Rendever’s team adds original content to its platform twice a month, much of it based on feedback from residents at the communities that subscribe to the service. Subscriptions include headsets, a control tablet, a large content library, training, support, and warranties.
The company also helps nursing homes deliver personalized content to their residents, which makes for some of the most powerful experiences.
“Once there was an older adult who just kept saying ‘I want to go home,’ but she was in an assisted living community because she was showing signs of dementia,” Hayes remembers. “With the technology that we’d built, we were able to type in the address of her home and take her there. And she started crying tears of joy. She kept saying, ‘This is the most beautiful place in the world.’”
Now the company is working to reproduce in clinical trials the results they’ve seen with individual clients.
A study performed in conjunction with the MIT AgeLab and presented at the 2018 International Conference on Human Aspects of IT for the Aged Population compared social VR experiences for older adults with watching the same scenes on a television. The researchers found that the people who had shared these experiences through VR were significantly less likely to report depression or social isolation and more likely to feel better about their overall well-being.
“To this day, the power of the shared experience remains at the heart of our philosophy, and we owe much of that to our roots at MIT and ongoing collaboration with the MIT AgeLab,” says Rendever CEO Kyle Rand.
Rendever is also deploying its system outside of senior living communities. A study with UCHealth in Colorado used Rendever’s VR as a distraction for patients undergoing unpleasant treatments such as chemotherapy. After the program, 88 percent of participants said they’d use VR again.
The system has worked so well that many of Rendever’s employees have used it with their own aging relatives. Before Andruszkiewicz accepted a job at the company, she asked if she could take a demo set to her 89-year-old grandmother.
“She started telling me stories that I’d never heard before, and she and I have a really close relationship, so it was surprising that some of her memories had come back,” Andruszkiewicz says. “That sealed the deal for me.”
Factors such as quality of life and mental stimulation have long been suspected to influence impairments related to aging. Rendever’s team is hoping the transformations they’ve seen can be replicated through peer-reviewed research. One particular transformation sticks with everyone.
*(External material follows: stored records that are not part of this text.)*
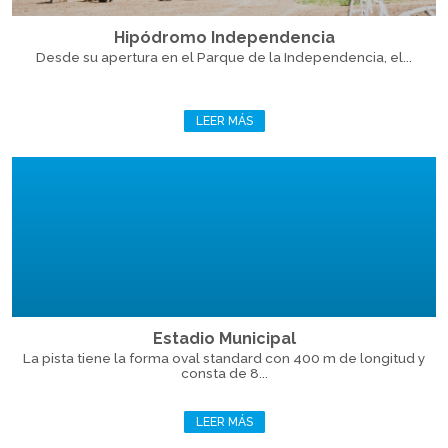
Hipódromo Independencia
Desde su apertura en el Parque de la Independencia, el...
LEER MÁS
Estadio Municipal
La pista tiene la forma oval standard con 400 m de longitud y
consta de 8...
LEER MÁS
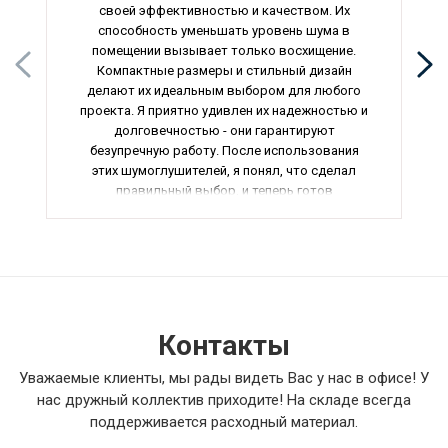
своей эффективностью и качеством. Их
способность уменьшать уровень шума в
помещении вызывает только восхищение.
Компактные размеры и стильный дизайн
делают их идеальным выбором для любого
проекта. Я приятно удивлен их надежностью и
долговечностью - они гарантируют
безупречную работу. После использования
этих шумоглушителей, я понял, что сделал
правильный выбор, и теперь готов
рекомендовать их всем, кто ценит комфорт и
качество.
Контакты
Уважаемые клиенты, мы рады видеть Вас у нас в офисе! У
нас дружный коллектив приходите! На складе всегда
поддерживается расходный материал.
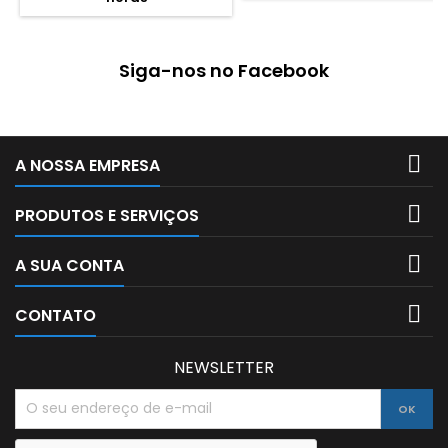
permite o desenvolvimento
ao puzzle respetivo. Idade
da concentração, raciocínio
recomendada: 3 a 5 anos
lógico e memória para
Tamanho aprox. montado
Siga-nos no Facebook
práticamente todas as
16x16cm. (por puzzle)
idades. Recomendado para
idades...

A NOSSA EMPRESA

PRODUTOS E SERVIÇOS

A SUA CONTA

CONTATO
NEWSLETTER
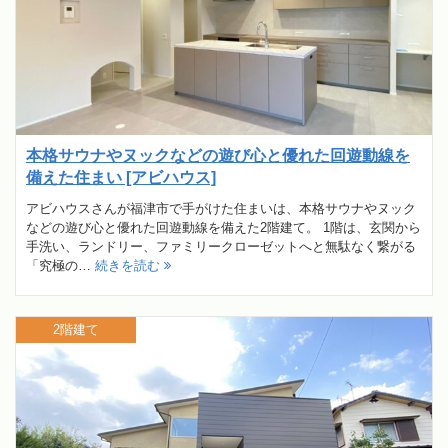
本格サウナやヌックなどの遊び心と優れた回遊動線を
備えた住まい [アビハウス]
アビハウスさんが福津市で手がけた住まいは、本格サウナやヌック
などの遊び心と優れた回遊動線を備えた2階建て。 1階は、玄関から
手洗い、ランドリー、ファミリークローゼットへと無駄なく繋がる
「究極の…
続きを読む
2階建て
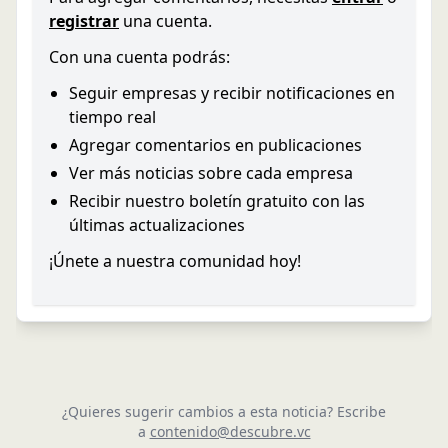
registrar
una cuenta.
Con una cuenta podrás:
Seguir empresas y recibir notificaciones en
tiempo real
Agregar comentarios en publicaciones
Ver más noticias sobre cada empresa
Recibir nuestro boletín gratuito con las
últimas actualizaciones
¡Únete a nuestra comunidad hoy!
¿Quieres sugerir cambios a esta noticia? Escribe
a
contenido@descubre.vc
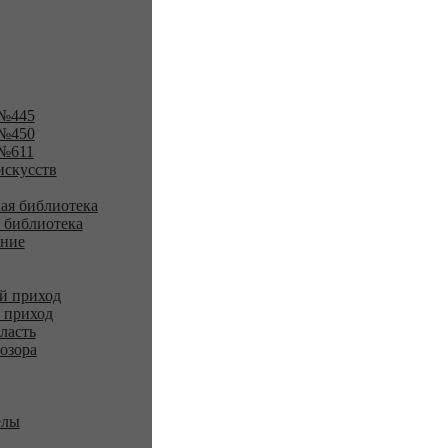
№445
№450
№611
искусств
ая библиотека
 библиотека
ение
й приход
 приход
ласть
озора
елы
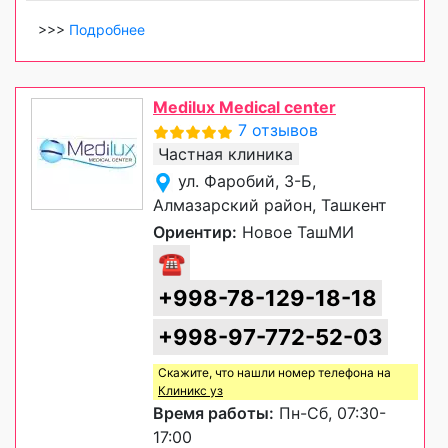
>>>
Подробнее
Medilux Medical center
7 отзывов
Частная клиника
ул. Фаробий, 3-Б,
Алмазарский район, Ташкент
Ориентир:
Новое ТашМИ
☎
+998-78-129-18-18
+998-97-772-52-03
Скажите, что нашли номер телефона на
Клиникс уз
Время работы:
Пн-Сб, 07:30-
17:00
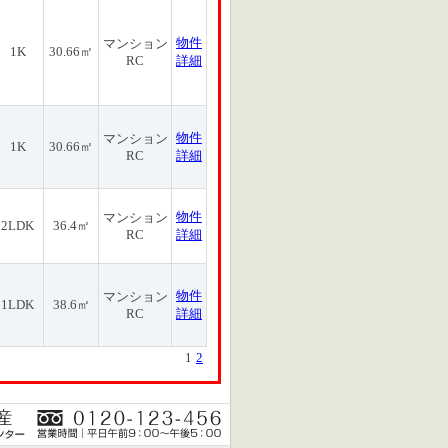
物件
マンション
1K
30.66㎡
RC
詳細
物件
マンション
1K
30.66㎡
RC
詳細
物件
マンション
2LDK
36.4㎡
RC
詳細
物件
マンション
1LDK
38.6㎡
RC
詳細
1
2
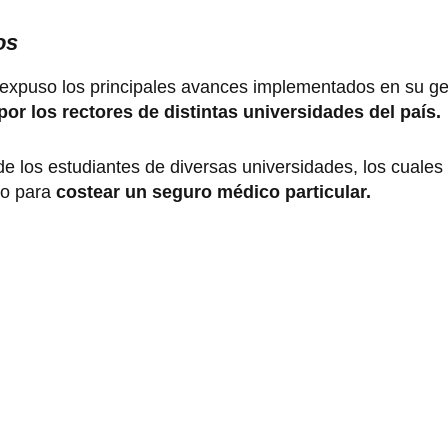
os
 expuso los principales avances implementados en su ge
por los rectores de distintas universidades del país.
de los estudiantes de diversas universidades, los cuale
o para
costear un seguro médico particular.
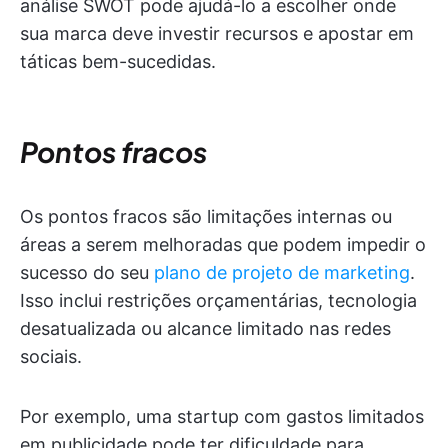
análise SWOT pode ajudá-lo a escolher onde
sua marca deve investir recursos e apostar em
táticas bem-sucedidas.
Pontos fracos
Os pontos fracos são limitações internas ou
áreas a serem melhoradas que podem impedir o
sucesso do seu
plano de projeto de marketing
.
Isso inclui restrições orçamentárias, tecnologia
desatualizada ou alcance limitado nas redes
sociais.
Por exemplo, uma startup com gastos limitados
em publicidade pode ter dificuldade para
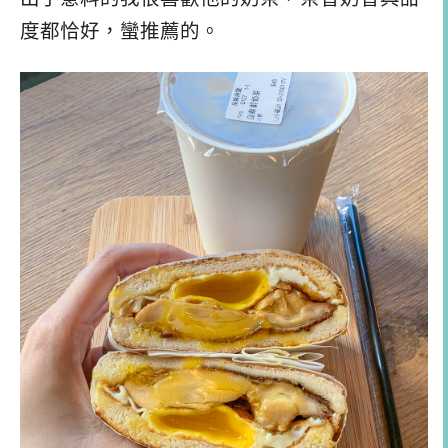
度都恰好，蠻推薦的。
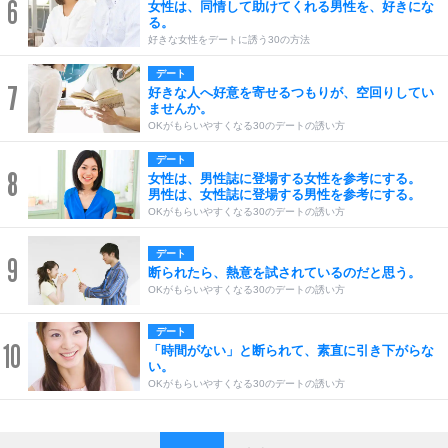
6
女性は、同情して助けてくれる男性を、好きにな
る。
好きな女性をデートに誘う30の方法
デート
7
好きな人へ好意を寄せるつもりが、空回りしてい
ませんか。
OKがもらいやすくなる30のデートの誘い方
デート
8
女性は、男性誌に登場する女性を参考にする。
男性は、女性誌に登場する男性を参考にする。
OKがもらいやすくなる30のデートの誘い方
デート
9
断られたら、熱意を試されているのだと思う。
OKがもらいやすくなる30のデートの誘い方
デート
10
「時間がない」と断られて、素直に引き下がらな
い。
OKがもらいやすくなる30のデートの誘い方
For years, an elderly woman named Mickey was the most outgoing and friendly person in her Connecticut assisted living community. She knew everyone’s name, was a regular at community events, and always had a smile on her face.
Then she was diagnosed with dementia. One of her first symptoms was expressive aphasia, a disorder that robbed her of her ability to speak. Mickey’s silence left a void in the community and saddened residents and staff members.
Then Rendever’s team came in to do training. A staff member, with tears in his eyes, told the team about Mickey, so they cued up a scene of golden retriever puppies and put the headset on her.
“She completely lights up,” Andruszkiewicz recalls. “Mickey was trying to pet the puppies, and calling them over, and she was talking throughout the experience.”
From a clinical perspective, it’s too early to say that VR improves symptoms related to aging, but when Rendever followed up with the Connecticut community six months later, they learned something interesting: Mickey had continued using Rendever, and continued communicating with old friends who never thought they’d hear from her again.